Work task
Without any images, output the records below verbatim.

(Transcribed page contents)

================================

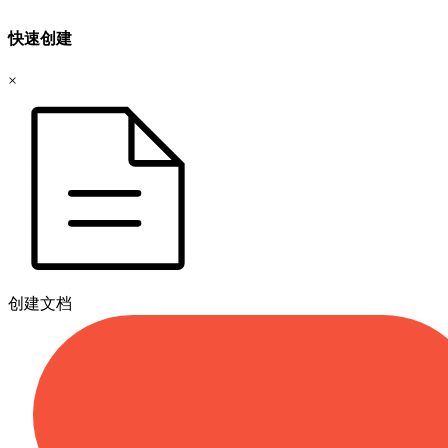
快速创建
×
创建文档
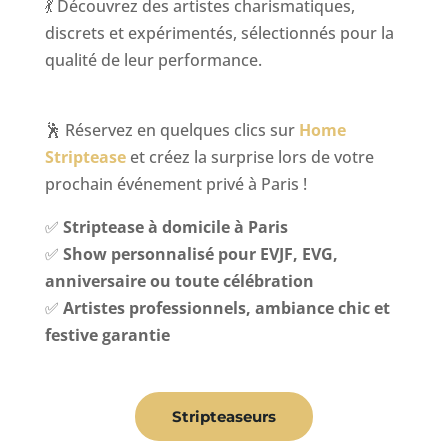
💃 Découvrez des artistes charismatiques,
discrets et expérimentés, sélectionnés pour la
qualité de leur performance.
🕺 Réservez en quelques clics sur
Home
Striptease
et créez la surprise lors de votre
prochain événement privé à Paris !
✅
Striptease à domicile à Paris
✅
Show personnalisé pour EVJF, EVG,
anniversaire ou toute célébration
✅
Artistes professionnels, ambiance chic et
festive garantie
Stripteaseurs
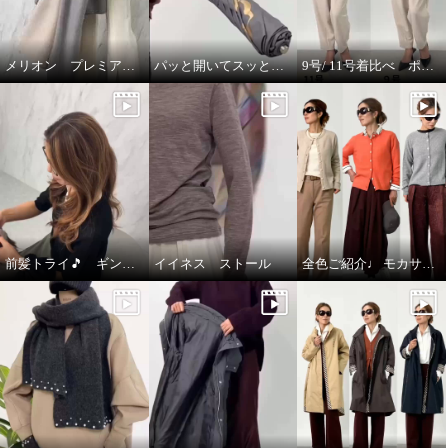
メリオン プレミアムな着心地🎵
パッと開いてスッと閉じる🎵晴雨兼用折りたたみジャンプ傘
9号/ 11号着比べ ポルトゥヴィータ ノーカラージャケット
前髪トライ🎵 ギンカウィンカ ドレスドヘアー
イイネス ストール
全色ご紹介♩ モカサン ジュンコシマダ カーディガン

================================

Response area
快速创建
×
创建文档
💃 Découvrez des artistes charismatiques,
discrets et expérimentés, sélectionnés pour la
qualité de leur performance.
🕺 Réservez en quelques clics sur
Home
Striptease
et créez la surprise lors de votre
prochain événement privé à Paris !
✅
Striptease à domicile à Paris
✅
Show personnalisé pour EVJF, EVG,
anniversaire ou toute célébration
✅
Artistes professionnels, ambiance chic et
festive garantie
Stripteaseurs
メリオン プレミアムな着心地🎵
パッと開いてスッと閉じる🎵晴雨兼用折りたたみジャンプ傘
9号/ 11号着比べ ポルトゥヴィータ ノーカラージャケット
前髪トライ🎵 ギンカウィンカ ドレスドヘアー
イイネス ストール
全色ご紹介♩ モカサン ジュンコシマダ カーディガン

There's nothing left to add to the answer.